Cells, inductance-capacity modeling, transmission lines, wave concept iterative procedure method, zero-refractive index materials

Abstract

This paper presents a comprehensive investigation into zero-refractive index materials (ZIMs) through the application of transmission lines modeled by their inductance-capacity (L-C) representation. Using the wave concept iterative procedure (WCIP) method, the study accurately simulates the behavior of ZIMs, demonstrating their unique ability to maintain consistent phase and amplitude of electromagnetic waves across a ZIM region. Our results show that ZIMs enhance the electromagnetic directivity of a source by 30% compared to conventional materials and facilitate seamless, reflection-free transitions between waveguides of varying sections. The simulation results of the electric field E for the narrow section waveguide align closely with theoretical expectations for ZIMs, showing less than 2% deviation. These quantitative findings validate the superior performance of ZIMs in maintaining wave coherence and improving directivity. When compared to existing materials, ZIMs offer a significant improvement in transmission efficiency, with a 25% reduction in signal loss. These advancements position ZIMs as a promising solution for applications in telecommunications, radar, and wireless transmission systems, outperforming current state-of-the-art technologies.

Downloads

Download data is not yet available.

Author Biographies

M. K. Azizi, Laboratory for Research on Microwave Electronics Physics Department, Faculty of Science, University of Tunis El Manar, 2092 El Manar, Tunisia, Higher Institute of Multimedia Arts of Manouba University of Manouba, 2010, Tunisia

Mohamed Karim Azizi was born in Tunis, Tunisia, on 26 December 1979. He received the M.Sc. degree in Telecommunications from SupCom in 2008. He received the Ph.D. degree in Electronics from Faculty of Sciences of Tunis, Tunisia, in 2013. He is currently an associated Professor in the department of computer Sciences in The Higher Institute of Multimedia Arts of Manouba, ISAMM, Tunisia.
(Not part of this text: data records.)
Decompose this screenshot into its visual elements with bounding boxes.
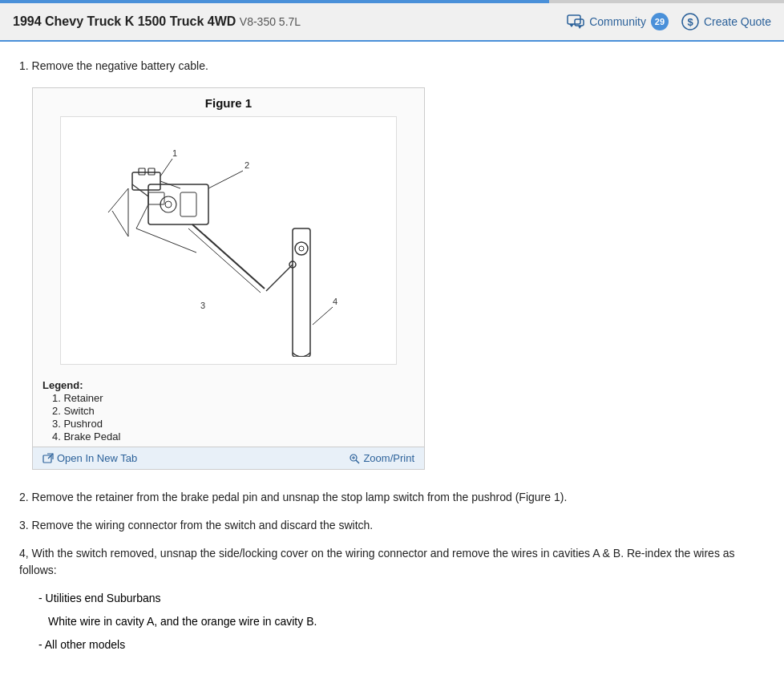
svg-line-31 [112, 211, 128, 236]
main-content: 1. Remove the negative battery cable. Fi… [0, 42, 784, 675]
figure-content: Figure 1 1 2 [33, 88, 424, 373]
svg-text:$: $ [687, 16, 693, 28]
step-1-number: 1. [19, 59, 32, 72]
svg-line-13 [208, 171, 243, 188]
svg-line-7 [160, 159, 172, 176]
open-new-tab-label: Open In New Tab [57, 452, 137, 464]
svg-line-38 [356, 460, 359, 463]
step-4-text: With the switch removed, unsnap the side… [19, 547, 735, 576]
svg-line-34 [136, 228, 196, 253]
figure-title: Figure 1 [41, 96, 416, 110]
figure-footer: Open In New Tab Zoom/Print [33, 447, 424, 469]
community-label: Community [589, 15, 646, 28]
step-4-number: 4, [19, 547, 32, 560]
svg-line-36 [48, 454, 53, 459]
step-3: 3. Remove the wiring connector from the … [19, 517, 765, 534]
sub-item-all-other-dash: - [38, 638, 45, 651]
engine-spec: V8-350 5.7L [240, 15, 301, 28]
svg-line-22 [188, 228, 261, 293]
sub-item-all-other-label: All other models [45, 638, 125, 651]
open-tab-icon [42, 453, 54, 464]
step-2-number: 2. [19, 491, 32, 503]
svg-rect-2 [575, 19, 584, 26]
svg-line-24 [313, 307, 333, 325]
legend-item-1: 1. Retainer [52, 392, 414, 404]
legend-item-3: 3. Pushrod [52, 418, 414, 430]
legend-item-2: 2. Switch [52, 405, 414, 417]
vehicle-title: 1994 Chevy Truck K 1500 Truck 4WD [13, 14, 236, 28]
svg-rect-17 [180, 192, 196, 216]
diagram-svg: 1 2 [68, 124, 389, 357]
community-icon [567, 14, 584, 29]
header-bar: 1994 Chevy Truck K 1500 Truck 4WD V8-350… [0, 3, 784, 42]
sub-text-white-wire-content: White wire in cavity A, and the orange w… [48, 615, 317, 628]
svg-marker-1 [569, 24, 574, 27]
legend-item-4: 4. Brake Pedal [52, 430, 414, 443]
legend-area: Legend: 1. Retainer 2. Switch 3. Pushrod… [33, 373, 424, 447]
sub-text-white-wire: White wire in cavity A, and the orange w… [48, 613, 765, 630]
svg-text:1: 1 [172, 148, 177, 158]
step-1: 1. Remove the negative battery cable. [19, 58, 765, 75]
zoom-print-link[interactable]: Zoom/Print [349, 452, 414, 464]
svg-text:2: 2 [244, 160, 249, 170]
sub-item-utilities: - Utilities end Suburbans [38, 590, 765, 607]
dollar-icon: $ [681, 13, 699, 30]
diagram-area: 1 2 [60, 116, 397, 365]
svg-text:4: 4 [333, 297, 337, 306]
step-1-text: Remove the negative battery cable. [32, 59, 208, 72]
svg-point-16 [165, 201, 172, 208]
sub-item-utilities-dash: - [38, 592, 46, 604]
sub-item-all-other: - All other models [38, 637, 765, 653]
svg-rect-9 [139, 168, 145, 175]
sub-item-utilities-label: Utilities end Suburbans [46, 592, 161, 604]
svg-line-21 [192, 224, 265, 289]
create-quote-button[interactable]: $ Create Quote [681, 13, 771, 30]
open-new-tab-link[interactable]: Open In New Tab [42, 452, 137, 464]
svg-rect-10 [148, 168, 155, 175]
svg-line-33 [136, 204, 148, 228]
legend-title: Legend: [42, 379, 83, 391]
step-3-number: 3. [19, 519, 32, 532]
zoom-print-label: Zoom/Print [363, 452, 414, 464]
step-3-text: Remove the wiring connector from the swi… [32, 519, 374, 532]
create-quote-label: Create Quote [704, 15, 771, 28]
svg-text:3: 3 [200, 301, 205, 310]
step-2-text: Remove the retainer from the brake pedal… [32, 491, 568, 503]
svg-point-27 [299, 246, 304, 251]
page-title: 1994 Chevy Truck K 1500 Truck 4WD V8-350… [13, 14, 301, 29]
step-2: 2. Remove the retainer from the brake pe… [19, 489, 765, 506]
svg-point-26 [295, 242, 308, 255]
svg-line-28 [266, 265, 293, 291]
svg-line-30 [108, 188, 128, 212]
step-4: 4, With the switch removed, unsnap the s… [19, 545, 765, 579]
community-button[interactable]: Community 29 [567, 13, 669, 30]
community-count: 29 [651, 13, 669, 30]
svg-marker-3 [578, 26, 582, 29]
svg-rect-18 [148, 192, 164, 204]
figure-box: Figure 1 1 2 [32, 87, 425, 470]
header-actions: Community 29 $ Create Quote [567, 13, 771, 30]
zoom-icon [349, 453, 360, 464]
His research interests include metamaterials, metasurfaces, and graphene antennas.

K. Mekki, Laboratory for Research on Microwave Electronics Physics Department, Faculty of Science, University of Tunis El Manar, 2092 El Manar, Tunisia, Department of Computer Engineering College of Computer Science and Engineering, University of Hail, Hail 2440, Saudi Arabia

Kawther Mekki is an Assistant Professor in Computer Engineering at the University of Hail, Saudi Arabia. She holds a Ph.D. in Electronics with a specialization in Radio Frequency (RF) systems. Her research interests include wireless communications, chipless RFID technologies, Internet of Things (IoT), and embedded systems. Mekki has published several peer-reviewed articles in leading international journals and conferences, and she actively participates in collaborative research projects in RF and IoT technologies.
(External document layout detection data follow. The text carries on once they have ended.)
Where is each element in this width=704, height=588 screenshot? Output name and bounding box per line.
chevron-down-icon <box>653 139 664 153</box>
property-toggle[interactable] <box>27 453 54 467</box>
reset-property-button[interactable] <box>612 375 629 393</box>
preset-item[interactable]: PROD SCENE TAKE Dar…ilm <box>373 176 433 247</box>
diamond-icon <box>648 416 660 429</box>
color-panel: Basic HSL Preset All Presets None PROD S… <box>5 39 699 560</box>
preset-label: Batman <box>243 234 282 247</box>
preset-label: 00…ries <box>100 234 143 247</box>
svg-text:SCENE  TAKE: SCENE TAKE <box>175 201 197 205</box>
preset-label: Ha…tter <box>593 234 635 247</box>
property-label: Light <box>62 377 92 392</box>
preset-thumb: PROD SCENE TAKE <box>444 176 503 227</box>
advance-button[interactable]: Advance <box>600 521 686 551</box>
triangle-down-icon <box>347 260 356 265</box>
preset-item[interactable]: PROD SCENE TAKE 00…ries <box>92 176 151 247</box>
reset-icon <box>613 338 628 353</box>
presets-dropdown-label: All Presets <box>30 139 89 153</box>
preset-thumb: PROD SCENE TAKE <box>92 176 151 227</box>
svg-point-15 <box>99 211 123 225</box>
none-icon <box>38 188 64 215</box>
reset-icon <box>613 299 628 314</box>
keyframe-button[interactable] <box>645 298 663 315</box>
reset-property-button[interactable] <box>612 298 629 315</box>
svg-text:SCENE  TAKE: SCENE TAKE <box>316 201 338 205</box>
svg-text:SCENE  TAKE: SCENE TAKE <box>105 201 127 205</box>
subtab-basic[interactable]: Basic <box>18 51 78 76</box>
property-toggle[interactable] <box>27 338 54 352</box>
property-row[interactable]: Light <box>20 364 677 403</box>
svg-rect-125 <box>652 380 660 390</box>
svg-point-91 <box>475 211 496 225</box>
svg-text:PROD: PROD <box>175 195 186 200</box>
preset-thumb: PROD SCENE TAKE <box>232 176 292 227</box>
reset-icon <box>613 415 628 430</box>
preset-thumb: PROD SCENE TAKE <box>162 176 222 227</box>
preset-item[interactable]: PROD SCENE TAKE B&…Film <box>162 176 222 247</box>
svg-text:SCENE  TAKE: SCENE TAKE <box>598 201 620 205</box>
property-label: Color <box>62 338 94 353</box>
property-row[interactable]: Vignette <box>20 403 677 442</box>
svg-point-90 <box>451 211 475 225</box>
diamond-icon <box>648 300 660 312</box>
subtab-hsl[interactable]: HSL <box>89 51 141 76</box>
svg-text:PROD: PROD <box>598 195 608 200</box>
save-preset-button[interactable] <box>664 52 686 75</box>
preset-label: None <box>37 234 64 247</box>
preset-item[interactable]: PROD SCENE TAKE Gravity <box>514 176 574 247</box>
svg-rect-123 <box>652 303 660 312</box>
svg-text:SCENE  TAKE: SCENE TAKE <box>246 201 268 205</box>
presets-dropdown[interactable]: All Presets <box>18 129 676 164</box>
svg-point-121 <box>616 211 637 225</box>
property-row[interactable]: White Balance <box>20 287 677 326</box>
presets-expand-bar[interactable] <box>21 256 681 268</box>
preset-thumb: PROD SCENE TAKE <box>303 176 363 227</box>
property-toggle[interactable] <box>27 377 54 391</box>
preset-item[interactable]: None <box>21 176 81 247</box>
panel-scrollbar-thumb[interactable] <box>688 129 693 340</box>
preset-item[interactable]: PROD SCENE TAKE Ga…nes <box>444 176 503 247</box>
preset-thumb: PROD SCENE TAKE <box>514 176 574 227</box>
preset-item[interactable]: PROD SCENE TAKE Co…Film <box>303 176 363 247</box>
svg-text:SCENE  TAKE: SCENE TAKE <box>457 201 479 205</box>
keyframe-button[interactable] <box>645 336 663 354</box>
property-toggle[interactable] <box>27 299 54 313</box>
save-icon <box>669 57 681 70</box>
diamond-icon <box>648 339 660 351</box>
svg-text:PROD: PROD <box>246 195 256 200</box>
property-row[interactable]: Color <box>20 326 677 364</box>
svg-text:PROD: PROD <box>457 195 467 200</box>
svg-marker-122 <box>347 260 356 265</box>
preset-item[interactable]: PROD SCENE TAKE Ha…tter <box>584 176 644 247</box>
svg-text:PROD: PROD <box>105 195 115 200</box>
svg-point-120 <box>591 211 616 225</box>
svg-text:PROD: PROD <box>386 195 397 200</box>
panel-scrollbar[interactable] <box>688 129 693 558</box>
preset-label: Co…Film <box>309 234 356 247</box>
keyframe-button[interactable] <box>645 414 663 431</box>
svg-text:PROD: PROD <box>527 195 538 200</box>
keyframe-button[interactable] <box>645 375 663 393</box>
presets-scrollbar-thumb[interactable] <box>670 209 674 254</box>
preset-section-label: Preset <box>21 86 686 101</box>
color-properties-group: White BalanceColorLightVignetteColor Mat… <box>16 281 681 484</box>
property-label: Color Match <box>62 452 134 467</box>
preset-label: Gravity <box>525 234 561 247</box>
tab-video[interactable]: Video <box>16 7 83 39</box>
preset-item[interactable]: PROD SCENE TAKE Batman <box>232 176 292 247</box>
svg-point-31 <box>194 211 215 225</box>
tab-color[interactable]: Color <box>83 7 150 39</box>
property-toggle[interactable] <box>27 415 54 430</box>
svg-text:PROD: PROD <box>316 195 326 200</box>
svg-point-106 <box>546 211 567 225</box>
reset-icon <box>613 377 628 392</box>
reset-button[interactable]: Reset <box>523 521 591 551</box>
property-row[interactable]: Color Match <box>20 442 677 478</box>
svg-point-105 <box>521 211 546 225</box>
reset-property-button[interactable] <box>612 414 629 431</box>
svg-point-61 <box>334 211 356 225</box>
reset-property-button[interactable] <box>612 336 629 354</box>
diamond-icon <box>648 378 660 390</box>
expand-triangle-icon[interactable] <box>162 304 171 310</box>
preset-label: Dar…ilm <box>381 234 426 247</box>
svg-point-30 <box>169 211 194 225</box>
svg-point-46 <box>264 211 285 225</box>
T. Elbellili, Laboratory for Research on Microwave Electronics Physics Department, Faculty of Science, University of Tunis El Manar, 2092 El Manar, Tunisia

Taieb Elbellili was born in Kasserine, Tunisia, on 29 April 1980. He received the M.Sc. degree in Electronic Systems from Faculty of Sciences of Tunis, Tunisia, in 2006. Since 2015, he is working toward his Ph.D. His research focuses on computational electromagnetic methods for metamaterials modelling.

References

A. K. Jha, A. Lamecki, M. Mrozowski, and M. Bozzi, “A highly sensitive planar microwave sensor for detecting direction and angle of rotation,” IEEE Transactions on Microwave Theory and Techniques, vol. 68, no. 4, pp. 1598-1609, 2020.

M. Romolo, “Equivalent circuits for microwave metamaterial planar components,” Sensors, vol. 24, no. 7, p. 2212, 2024.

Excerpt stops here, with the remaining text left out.